Third parties are involved in about 80 percent of all Foreign Corrupt Practices Act (FCPA) enforcement actions, so it’s no wonder there has been such a clamor for Compliance Week and FRA to add a second third-party risk management conference to our event slate.
In addition to our annual TPRM Summit in New York each March, we’re debuting a TPRM Summit on the West Coast, in San Francisco, from Dec. 9-10. Our agenda features a keynote from former chief of the Securities and Exchange Commission’s (SEC) FCPA Unit Kara Brockmeyer, who will discuss how the government’s expectations for third-party vetting and monitoring have changed and how to design a best-in-class TPRM program. The two-day program also includes sessions with TPRM experts from some of the world’s most influential companies: Google, Microsoft, Uber, Wells Fargo, and SAP, to name a few.
Working with third parties is one of the biggest blind spots in a company’s risk matrix today—especially large, public companies with complicated and extensive international supply chains and outsourced services. The bigger the organization, the more third parties are likely involved in operations. And the more third parties that are relied upon, the bigger the risk for the business if one of them skirts the rules or proves to be the weak link in a growing chain.
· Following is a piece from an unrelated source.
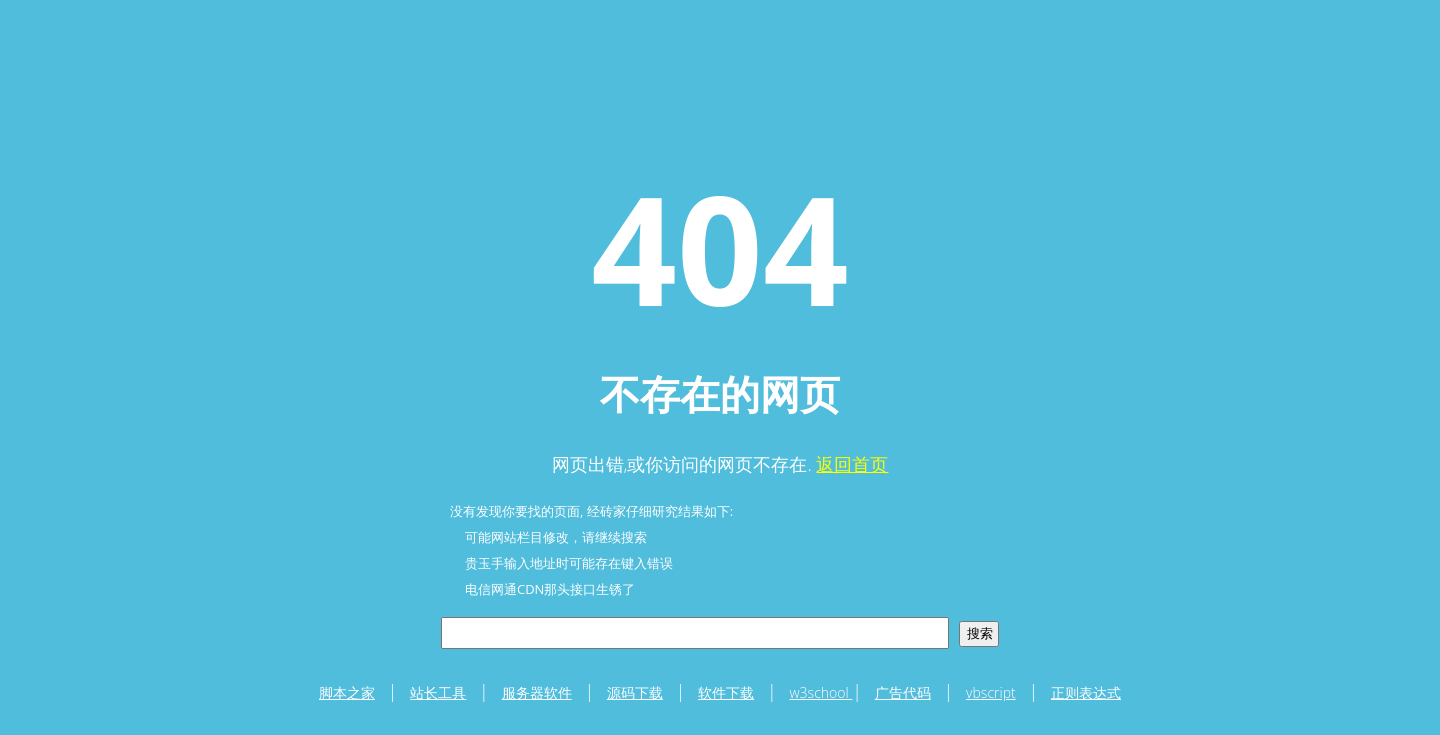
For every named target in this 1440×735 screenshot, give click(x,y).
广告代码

These startling survey results tell a troubling story about the rate of businesses’ subcontracting outpacing their ability to properly vet and monitor each individual vendor:
- According to a recent survey conducted jointly by CW and Aravo, 18 percent of respondents indicated their companies work with more than 1,000 third parties, and another 16 percent said they work with more than 10,000 third parties. Try managing that with an Excel spreadsheet. You need a robust, fully mature, technologically enabled program in place to deal with vetting and monitoring that many partners.
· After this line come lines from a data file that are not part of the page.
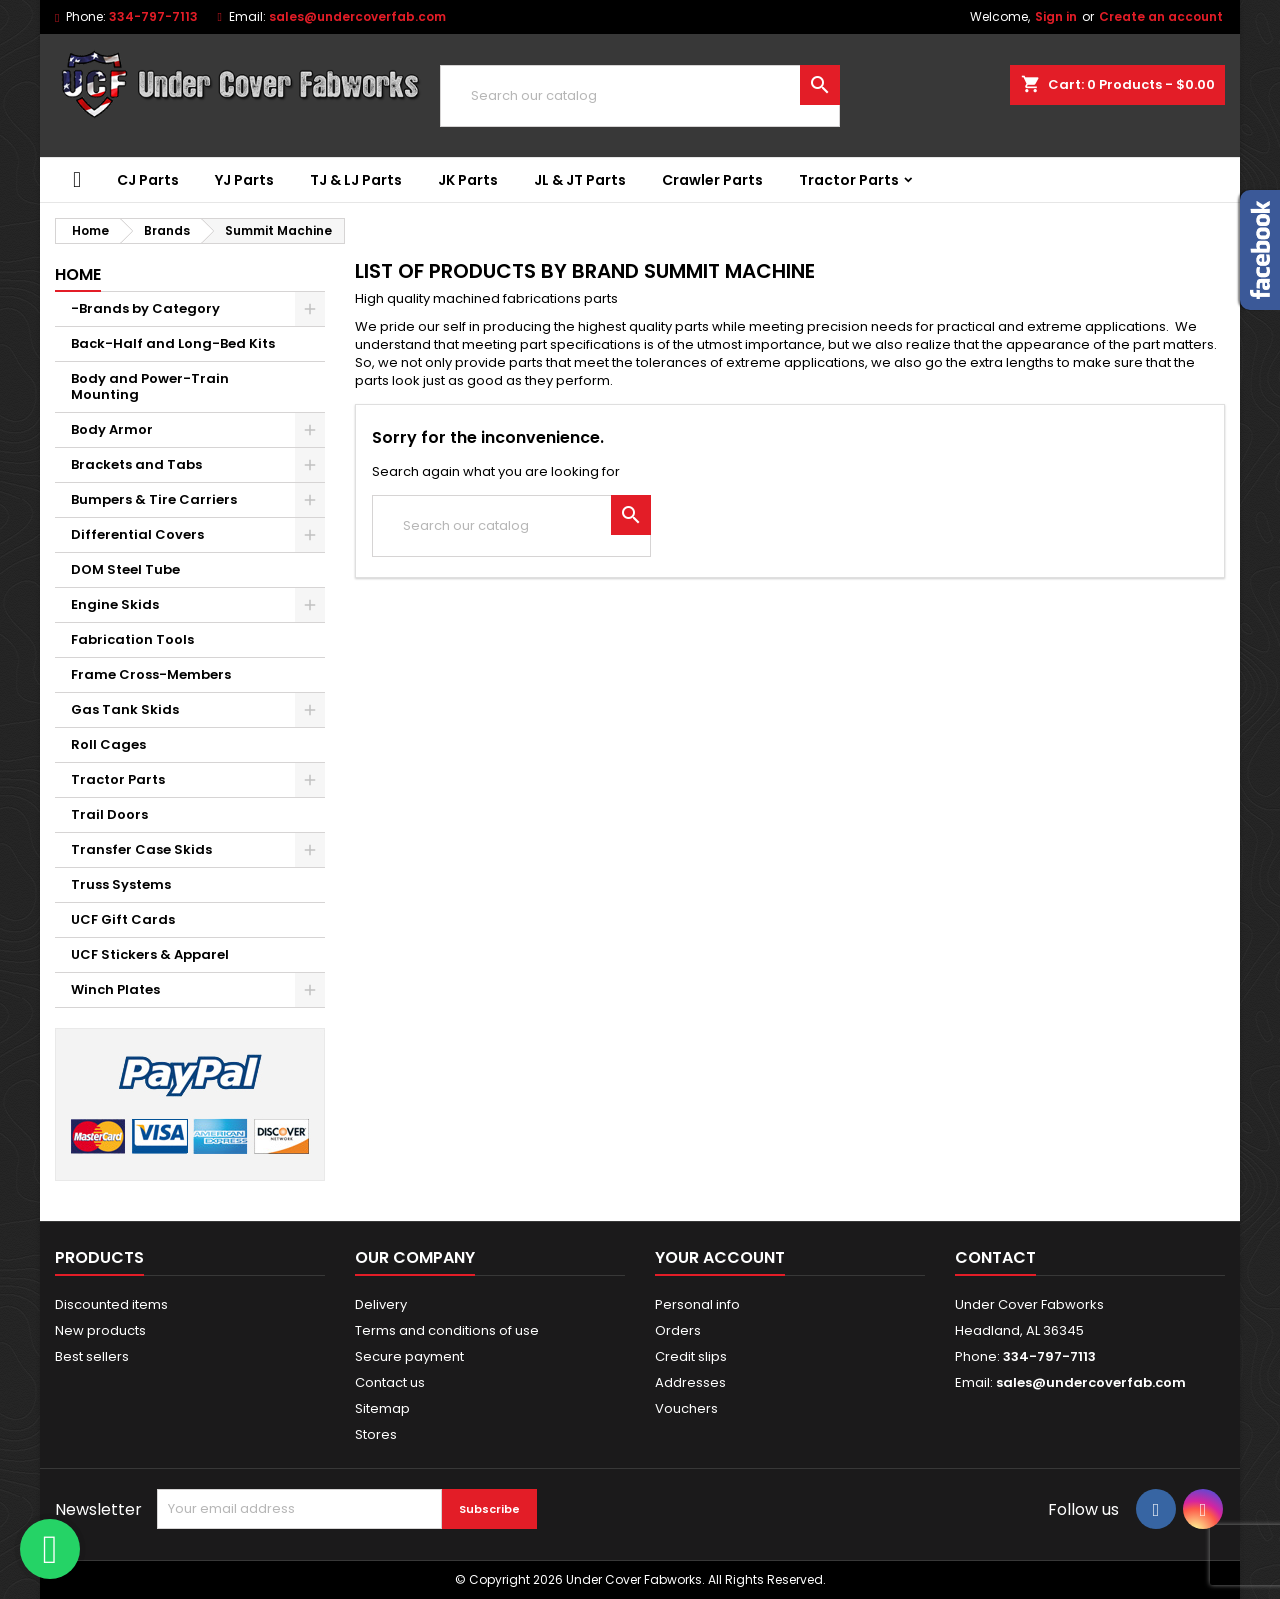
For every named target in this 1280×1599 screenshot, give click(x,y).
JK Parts (468, 180)
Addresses (690, 1382)
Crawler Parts (712, 180)
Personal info (697, 1304)
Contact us (390, 1382)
- So how many of those same respondents indicated their TPRM programs are mature? Just 6 percent, with an additional 50 percent describing their program as “evolving.” Most troubling is that about 18 percent of respondents called their program “fragmented.” A fragmented solution is not going to jive with regulators. Not in 2019.
- So companies must be pumping money and resources into beefing up their TPRM programs, now that it’s been flagged as such a big risk both by regulators and the business community at large, right? Not so much. According to a recent Deloitte survey, 70 percent of organizations believe they are underinvested in TPRM.
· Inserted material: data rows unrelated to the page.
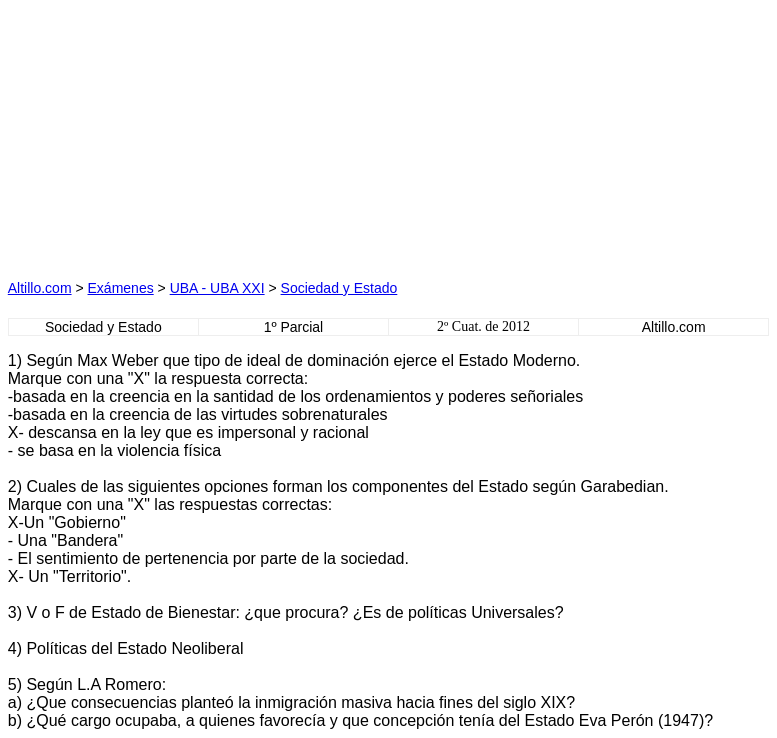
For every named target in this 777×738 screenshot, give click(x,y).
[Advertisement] (200, 133)
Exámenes (121, 288)
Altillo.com (40, 288)
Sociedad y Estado (339, 288)
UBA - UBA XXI (217, 288)
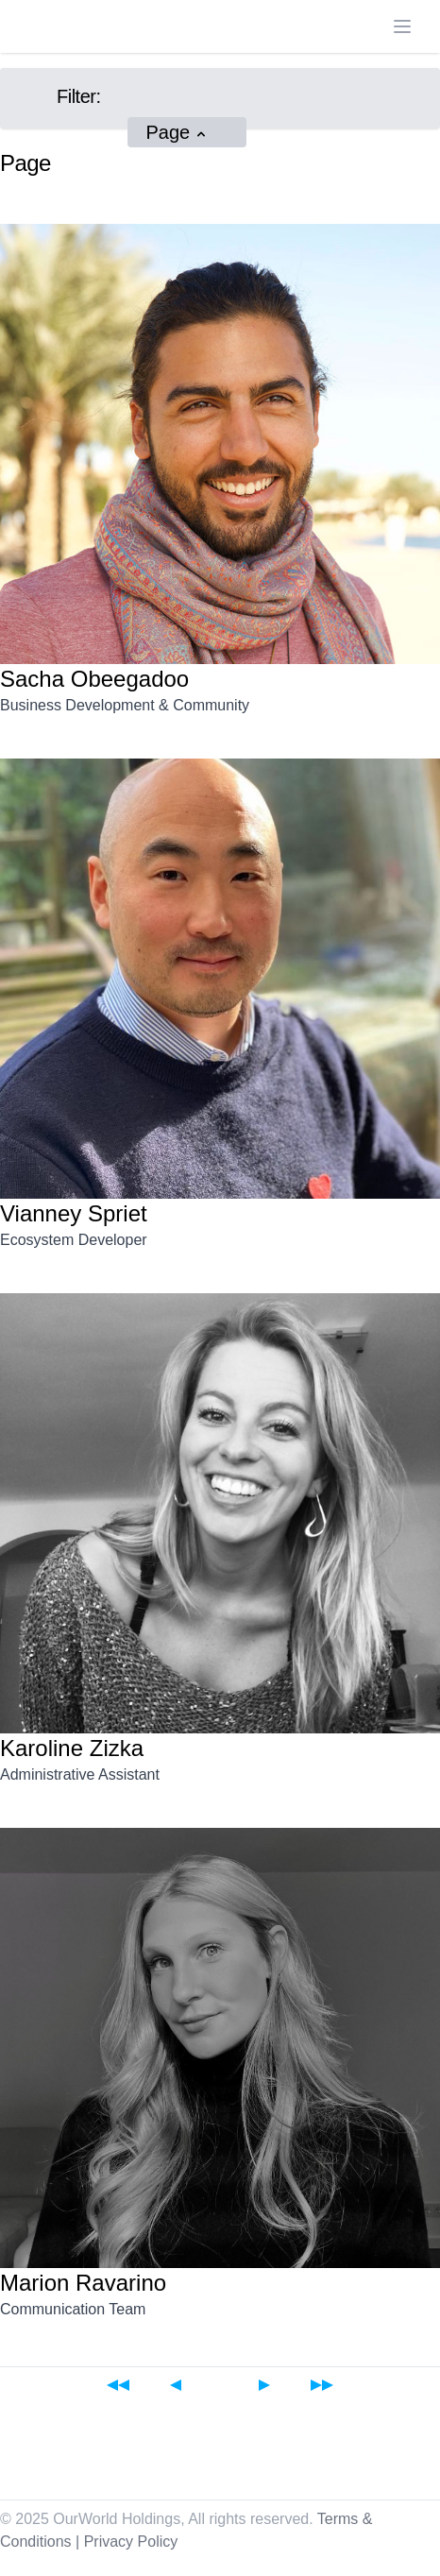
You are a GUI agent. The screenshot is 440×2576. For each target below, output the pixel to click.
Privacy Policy (131, 2541)
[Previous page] (175, 2384)
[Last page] (322, 2384)
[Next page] (264, 2384)
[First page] (118, 2384)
Don’t consider these numbers a scare tactic but rather an eye-opening indication of a mismatch between resources that are needed and resources that are currently being dedicated to a growing risk area.
It’s clear third-party screening, training, and ongoing monitoring and due diligence is not something you can tackle alone. And it’s not hard to argue the value of technology tools and services to your board of directors, especially in the context of the potential financial and reputational harm that could come, should one of your vendors prove to be on a sanctions watch list or on a Politically Exposed Persons database, and it goes unnoticed.
The point is, you need help managing your third parties, and over the course of two days in San Francisco, we hope to help you find the answers to the questions that keep TPRM stakeholders up at night.